The server can determine the final target user identity according to the first user identity determined by the identity recognition model and the second user identity determined by the image recognition model, and the target user identity determined based on the two models has higher accuracy.
Alternatively, when the target bio-information includes the target voice data and the target image data, the server may also determine the business intention of the target voice data in the above-described manner, and determine the target user identity of the target image data only based on the image recognition model.
Step S103, acquiring a target secondary identity corresponding to the target user identity; the target secondary identity is a sub-identity of the primary identity.
Specifically, the server may obtain a target secondary id of the target user identity (e.g. the secondary account "002" in the embodiment corresponding to fig. 2a to fig. 2 d) from the secondary id set corresponding to the at least one template user identity, or recreate the target secondary id, where the target secondary id is a sub-id of the primary id.
And step S104, executing a service instruction corresponding to the service intention based on the target secondary identity.
Specifically, when the service intention is a switching intention of a secondary login object of the client, the server generates a switching instruction corresponding to the switching intention of the secondary login object of the client, wherein the switching instruction is used for indicating the server to switch the current secondary login object of the client; the handover command belongs to a service command.
The server can take the target secondary identity as the current secondary login object of the client according to the switching instruction. Subsequently, the server may issue the switching notification message to the client, so that after receiving the switching notification message, the client may display a prompt message for prompting the user that the current secondary login object is the target secondary identity.
Subsequently, when the secondary login object of the client is the target secondary identity, the server may receive behavior data (the behavior data may include at least one of viewing behavior data, browsing behavior data, searching behavior data, and comment behavior data) reported by the client, where the behavior data is user behavior data of the user collected by the client when the secondary login object of the client is the target secondary identity.
The server can store the target secondary identity and the behavior data reported by the client in a correlation manner. Subsequently, the server can generate recommended service data for the user based on the behavior data so as to achieve the purpose of personalized recommendation.
When the business intention is a business data query intention, the server generates a query instruction corresponding to the business data query intention, wherein the query instruction is used for indicating the server to query the business data; the query command belongs to a service command. For example, query history viewing records, query viewing progress records, query search records, and the like.
The server may query, according to the query instruction, service data (referred to as target service data) related to the target secondary identity, and subsequently, the server may return the queried target service data to the client, so that the client may display the target service data after receiving the target service data.
Or, after the server generates the query instruction, the target secondary identity may be used as a secondary login object of the client, and meanwhile, the query operation related to the query instruction is executed.
It should be noted that the user right of the target secondary identity is the same as the user right of the primary identity, and further, the user right of all the sub-identities of the primary identity is the same as the user right of the primary identity.
For example, if the primary id has member VIP rights, all the sub-ids of the primary id (including the target secondary id and the secondary id of the template user id mentioned above) have member VIP rights.
The user identities at different levels correspond to different functional architectures, and the primary identity can be used for managing membership rights and counting statistical information (for example, total viewing time, etc.) of all secondary identities. The secondary identity is personalized information for managing the identity of each user.
It should be noted that, the above steps S101 to S104 are described with a server as an execution subject, where the execution subject may also be a client installed in a terminal device (such as the terminal device 10a in the corresponding embodiment of fig. 2a to fig. 2 d), the terminal device may be a smart television, and the client may be a video client installed in the smart television.

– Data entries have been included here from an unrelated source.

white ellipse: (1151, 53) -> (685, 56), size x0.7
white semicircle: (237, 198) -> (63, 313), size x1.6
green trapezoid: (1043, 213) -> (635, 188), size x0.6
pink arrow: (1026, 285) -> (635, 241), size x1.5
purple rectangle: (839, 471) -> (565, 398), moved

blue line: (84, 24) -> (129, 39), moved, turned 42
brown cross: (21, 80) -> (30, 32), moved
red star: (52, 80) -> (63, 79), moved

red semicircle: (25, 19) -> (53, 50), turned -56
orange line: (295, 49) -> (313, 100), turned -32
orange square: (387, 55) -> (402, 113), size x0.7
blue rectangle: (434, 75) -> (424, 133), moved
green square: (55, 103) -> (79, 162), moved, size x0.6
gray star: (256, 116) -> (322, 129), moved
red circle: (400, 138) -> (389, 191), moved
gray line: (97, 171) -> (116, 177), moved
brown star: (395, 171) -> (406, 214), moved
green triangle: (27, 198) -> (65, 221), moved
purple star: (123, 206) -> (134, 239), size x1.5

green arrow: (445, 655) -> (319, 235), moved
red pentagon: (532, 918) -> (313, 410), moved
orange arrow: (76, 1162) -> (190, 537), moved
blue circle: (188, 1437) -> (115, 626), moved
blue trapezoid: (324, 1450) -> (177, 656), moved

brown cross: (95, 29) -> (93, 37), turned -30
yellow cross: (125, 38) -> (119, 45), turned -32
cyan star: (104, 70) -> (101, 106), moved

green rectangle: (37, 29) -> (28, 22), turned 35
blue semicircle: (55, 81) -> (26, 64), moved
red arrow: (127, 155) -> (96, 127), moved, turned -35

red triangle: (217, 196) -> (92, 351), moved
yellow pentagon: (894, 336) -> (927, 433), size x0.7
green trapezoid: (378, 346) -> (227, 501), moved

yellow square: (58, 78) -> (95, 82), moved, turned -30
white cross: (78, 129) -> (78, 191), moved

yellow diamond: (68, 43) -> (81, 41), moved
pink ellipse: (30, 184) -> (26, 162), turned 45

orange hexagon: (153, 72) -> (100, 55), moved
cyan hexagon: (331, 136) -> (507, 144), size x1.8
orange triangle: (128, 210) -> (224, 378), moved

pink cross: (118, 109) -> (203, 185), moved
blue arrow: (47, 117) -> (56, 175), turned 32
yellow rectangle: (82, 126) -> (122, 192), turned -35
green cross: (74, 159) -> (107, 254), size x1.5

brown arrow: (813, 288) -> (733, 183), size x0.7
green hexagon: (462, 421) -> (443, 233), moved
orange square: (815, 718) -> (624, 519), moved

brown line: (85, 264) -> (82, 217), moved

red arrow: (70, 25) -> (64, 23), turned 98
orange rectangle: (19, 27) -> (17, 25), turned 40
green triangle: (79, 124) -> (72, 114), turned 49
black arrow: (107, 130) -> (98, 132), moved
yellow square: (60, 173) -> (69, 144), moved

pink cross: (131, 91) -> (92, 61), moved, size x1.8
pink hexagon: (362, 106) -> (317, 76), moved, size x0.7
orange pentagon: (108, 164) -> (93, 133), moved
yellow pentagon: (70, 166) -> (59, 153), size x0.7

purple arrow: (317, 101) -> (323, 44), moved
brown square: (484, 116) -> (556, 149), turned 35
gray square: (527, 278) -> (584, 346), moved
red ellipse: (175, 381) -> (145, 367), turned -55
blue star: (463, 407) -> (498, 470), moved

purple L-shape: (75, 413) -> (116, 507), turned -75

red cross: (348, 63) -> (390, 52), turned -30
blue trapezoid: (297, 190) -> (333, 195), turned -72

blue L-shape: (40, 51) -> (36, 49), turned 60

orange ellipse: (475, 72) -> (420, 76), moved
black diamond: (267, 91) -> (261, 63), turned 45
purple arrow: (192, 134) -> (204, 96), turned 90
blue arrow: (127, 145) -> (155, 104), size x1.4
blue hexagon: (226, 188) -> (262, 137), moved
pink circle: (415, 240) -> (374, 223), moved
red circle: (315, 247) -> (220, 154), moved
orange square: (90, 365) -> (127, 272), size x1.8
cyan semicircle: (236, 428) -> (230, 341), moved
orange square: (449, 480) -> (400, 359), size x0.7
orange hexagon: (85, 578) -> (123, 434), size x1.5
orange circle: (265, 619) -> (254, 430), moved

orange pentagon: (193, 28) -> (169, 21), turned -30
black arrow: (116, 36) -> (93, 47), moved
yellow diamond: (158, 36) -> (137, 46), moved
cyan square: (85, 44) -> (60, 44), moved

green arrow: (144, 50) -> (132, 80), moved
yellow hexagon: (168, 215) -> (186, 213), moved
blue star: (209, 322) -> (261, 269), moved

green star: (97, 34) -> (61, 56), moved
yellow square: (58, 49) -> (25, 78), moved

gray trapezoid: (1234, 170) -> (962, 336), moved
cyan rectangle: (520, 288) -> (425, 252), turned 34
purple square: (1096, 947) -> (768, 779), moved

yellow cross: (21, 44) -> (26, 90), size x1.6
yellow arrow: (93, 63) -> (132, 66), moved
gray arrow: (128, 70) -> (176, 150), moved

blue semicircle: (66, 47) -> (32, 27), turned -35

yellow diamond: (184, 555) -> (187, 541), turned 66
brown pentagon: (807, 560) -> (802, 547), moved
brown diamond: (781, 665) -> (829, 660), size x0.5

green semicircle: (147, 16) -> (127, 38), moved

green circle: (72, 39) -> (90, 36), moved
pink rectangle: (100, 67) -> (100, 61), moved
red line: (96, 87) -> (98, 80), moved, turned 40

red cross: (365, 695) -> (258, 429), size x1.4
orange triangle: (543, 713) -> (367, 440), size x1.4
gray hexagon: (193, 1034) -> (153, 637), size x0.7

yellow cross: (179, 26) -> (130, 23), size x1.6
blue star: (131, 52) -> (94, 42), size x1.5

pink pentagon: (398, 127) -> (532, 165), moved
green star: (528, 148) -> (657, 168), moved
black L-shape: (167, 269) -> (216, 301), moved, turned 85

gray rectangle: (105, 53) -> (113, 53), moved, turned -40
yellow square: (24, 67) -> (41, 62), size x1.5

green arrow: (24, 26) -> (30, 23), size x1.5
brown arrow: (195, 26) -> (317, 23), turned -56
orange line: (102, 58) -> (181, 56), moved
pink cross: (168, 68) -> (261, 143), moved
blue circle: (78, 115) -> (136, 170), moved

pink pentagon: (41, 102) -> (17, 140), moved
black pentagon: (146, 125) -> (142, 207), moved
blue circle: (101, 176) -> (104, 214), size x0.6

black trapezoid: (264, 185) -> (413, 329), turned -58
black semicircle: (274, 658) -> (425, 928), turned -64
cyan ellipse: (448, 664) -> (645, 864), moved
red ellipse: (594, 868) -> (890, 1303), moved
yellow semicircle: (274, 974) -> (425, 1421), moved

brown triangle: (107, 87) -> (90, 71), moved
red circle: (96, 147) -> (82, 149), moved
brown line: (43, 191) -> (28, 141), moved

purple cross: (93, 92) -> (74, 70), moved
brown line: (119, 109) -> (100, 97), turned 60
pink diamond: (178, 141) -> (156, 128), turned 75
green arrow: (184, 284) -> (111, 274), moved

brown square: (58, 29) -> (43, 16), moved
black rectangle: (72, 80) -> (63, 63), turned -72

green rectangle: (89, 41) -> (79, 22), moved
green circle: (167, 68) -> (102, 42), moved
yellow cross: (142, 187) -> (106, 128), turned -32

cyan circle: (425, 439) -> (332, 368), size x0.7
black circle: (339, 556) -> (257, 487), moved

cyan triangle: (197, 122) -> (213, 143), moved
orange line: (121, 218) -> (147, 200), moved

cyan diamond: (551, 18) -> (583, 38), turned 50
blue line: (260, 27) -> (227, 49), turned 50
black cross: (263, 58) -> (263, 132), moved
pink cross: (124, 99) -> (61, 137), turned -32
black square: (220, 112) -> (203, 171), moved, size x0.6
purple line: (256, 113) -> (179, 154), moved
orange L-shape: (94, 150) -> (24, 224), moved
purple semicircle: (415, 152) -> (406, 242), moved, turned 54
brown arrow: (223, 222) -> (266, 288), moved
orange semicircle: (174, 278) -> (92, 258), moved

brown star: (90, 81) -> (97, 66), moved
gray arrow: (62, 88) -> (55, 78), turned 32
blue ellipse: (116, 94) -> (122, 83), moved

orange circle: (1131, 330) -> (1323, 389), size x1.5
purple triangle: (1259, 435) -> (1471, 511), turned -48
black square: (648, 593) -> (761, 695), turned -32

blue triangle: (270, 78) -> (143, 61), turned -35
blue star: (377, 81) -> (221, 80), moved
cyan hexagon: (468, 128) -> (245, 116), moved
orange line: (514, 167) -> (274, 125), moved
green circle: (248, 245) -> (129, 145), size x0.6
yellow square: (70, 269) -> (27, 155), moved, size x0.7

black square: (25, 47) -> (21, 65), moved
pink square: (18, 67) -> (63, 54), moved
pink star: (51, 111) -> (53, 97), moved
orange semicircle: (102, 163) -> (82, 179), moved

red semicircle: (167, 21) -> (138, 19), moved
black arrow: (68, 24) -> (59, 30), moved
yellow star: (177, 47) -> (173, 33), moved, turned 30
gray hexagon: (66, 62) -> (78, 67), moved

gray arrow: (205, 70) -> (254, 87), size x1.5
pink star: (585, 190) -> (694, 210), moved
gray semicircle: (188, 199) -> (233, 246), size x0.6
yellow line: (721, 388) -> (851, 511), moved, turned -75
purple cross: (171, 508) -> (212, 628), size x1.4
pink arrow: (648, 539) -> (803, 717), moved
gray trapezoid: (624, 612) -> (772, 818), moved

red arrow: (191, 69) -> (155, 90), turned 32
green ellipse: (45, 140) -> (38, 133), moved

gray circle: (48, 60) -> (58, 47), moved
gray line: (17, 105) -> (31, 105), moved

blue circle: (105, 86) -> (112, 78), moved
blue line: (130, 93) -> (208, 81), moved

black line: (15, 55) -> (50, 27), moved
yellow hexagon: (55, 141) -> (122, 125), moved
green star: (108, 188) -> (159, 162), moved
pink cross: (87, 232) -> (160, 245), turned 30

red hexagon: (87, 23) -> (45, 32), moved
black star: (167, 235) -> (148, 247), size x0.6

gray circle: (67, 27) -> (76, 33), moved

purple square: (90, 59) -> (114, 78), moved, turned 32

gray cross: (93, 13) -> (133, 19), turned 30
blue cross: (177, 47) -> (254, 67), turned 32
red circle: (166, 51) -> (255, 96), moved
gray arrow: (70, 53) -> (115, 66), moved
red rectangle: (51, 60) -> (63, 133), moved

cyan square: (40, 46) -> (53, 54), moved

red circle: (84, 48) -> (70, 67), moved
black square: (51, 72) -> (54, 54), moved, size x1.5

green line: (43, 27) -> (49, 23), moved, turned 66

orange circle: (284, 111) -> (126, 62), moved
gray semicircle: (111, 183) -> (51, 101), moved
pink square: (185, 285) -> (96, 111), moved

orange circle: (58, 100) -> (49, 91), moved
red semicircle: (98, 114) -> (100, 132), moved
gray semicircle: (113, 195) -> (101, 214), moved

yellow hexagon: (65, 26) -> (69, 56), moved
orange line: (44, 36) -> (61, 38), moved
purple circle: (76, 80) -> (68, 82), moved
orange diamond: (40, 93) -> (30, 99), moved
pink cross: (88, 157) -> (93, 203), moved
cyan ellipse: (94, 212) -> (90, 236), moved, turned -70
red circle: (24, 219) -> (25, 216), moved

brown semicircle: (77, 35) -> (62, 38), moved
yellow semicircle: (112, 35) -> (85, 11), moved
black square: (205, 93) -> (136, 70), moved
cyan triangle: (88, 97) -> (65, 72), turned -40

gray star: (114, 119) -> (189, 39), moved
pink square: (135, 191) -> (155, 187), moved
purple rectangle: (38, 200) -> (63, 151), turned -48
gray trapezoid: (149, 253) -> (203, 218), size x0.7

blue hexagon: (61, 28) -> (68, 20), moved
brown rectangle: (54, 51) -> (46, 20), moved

When the primary identity mark is in an effective state, the client acquires target biological information, and the client identifies the service intention of the target biological information and calls an identity identification model to determine the identity of a target user; the client obtains a target secondary identity of the target user identity, and executes a service instruction corresponding to the service intention based on the target secondary identity, for example, the target secondary identity is used as a service instruction of a secondary login object of the client, and the service instruction of target service data corresponding to the target secondary identity is inquired.
According to the method and the device, the target secondary identity corresponding to the user identity can be determined by identifying the user identity and the service intention which generate the current biological information, so that a service instruction executed based on the target secondary identity not only meets the current service intention of the user, but also is matched with the user identity; furthermore, the method and the device only need to acquire the target biological information of the user, can simultaneously determine the service intention and the user identity of the user, and the user does not need to perform twice operations of determining the service intention and determining the user identity, so that the operation cost of the user can be reduced, and the efficiency of executing the service instruction matched with both the service intention and the user identity of the user by the terminal can be improved.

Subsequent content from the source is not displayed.